NetworkXNoPath: node <class 'pandas.io.pytables.FrameFixed'> not reachable from <class '_abcoll.Iterator'>
jiffyclub commented 9 years ago

One thing to note I guess is that the HDFStore I'm working with was not made by into, but using pandas.HDFStore.

mrocklin commented 9 years ago

All HDFStores are made with pandas. It's a pandas-only format. into just calls pandas to deal with it.

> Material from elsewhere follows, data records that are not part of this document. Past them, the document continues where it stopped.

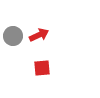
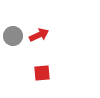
red square: moved 5 px down
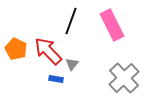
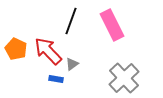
gray triangle: rotated 16 degrees clockwise
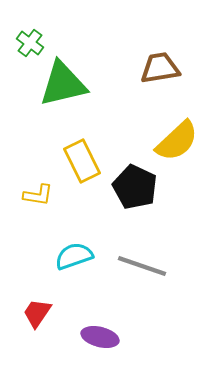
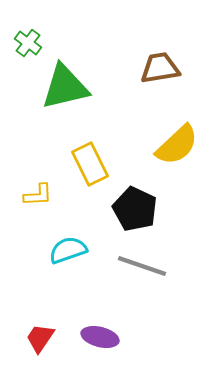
green cross: moved 2 px left
green triangle: moved 2 px right, 3 px down
yellow semicircle: moved 4 px down
yellow rectangle: moved 8 px right, 3 px down
black pentagon: moved 22 px down
yellow L-shape: rotated 12 degrees counterclockwise
cyan semicircle: moved 6 px left, 6 px up
red trapezoid: moved 3 px right, 25 px down
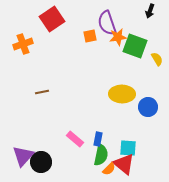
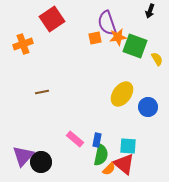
orange square: moved 5 px right, 2 px down
yellow ellipse: rotated 55 degrees counterclockwise
blue rectangle: moved 1 px left, 1 px down
cyan square: moved 2 px up
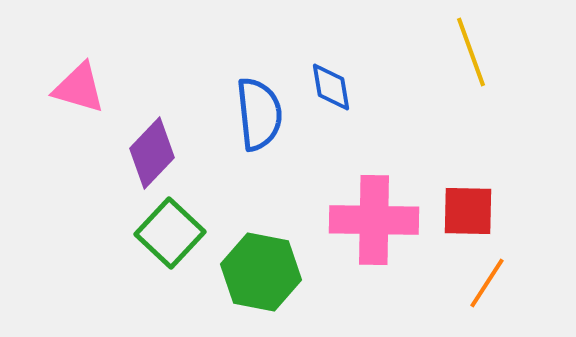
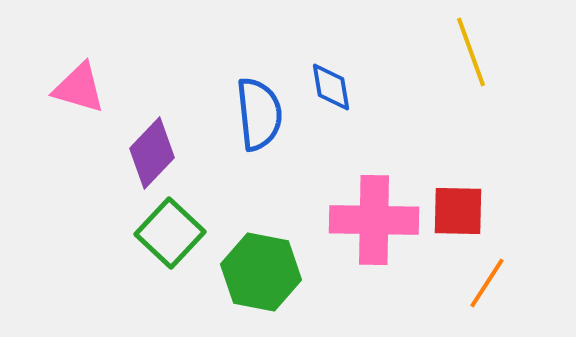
red square: moved 10 px left
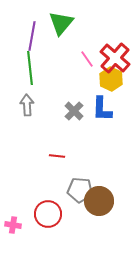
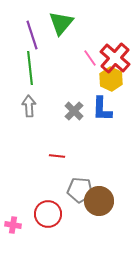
purple line: moved 1 px up; rotated 28 degrees counterclockwise
pink line: moved 3 px right, 1 px up
gray arrow: moved 2 px right, 1 px down
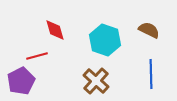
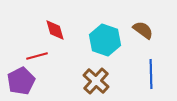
brown semicircle: moved 6 px left; rotated 10 degrees clockwise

So far nothing seems amiss. Your datatypes are actually relatively tame. Any chance I could actually have a sample of the data? (totally fine if this isn't possible). Alternatively can you reproduce the error on a publicly accessible dataset?

mrocklin commented 9 years ago

BTW, if you want to be friendlier with other ecosystems you might want to try Panda's format= keyword.

df.to_hdf(path, key, format='table')

This is both appendable and a more widely recognized format.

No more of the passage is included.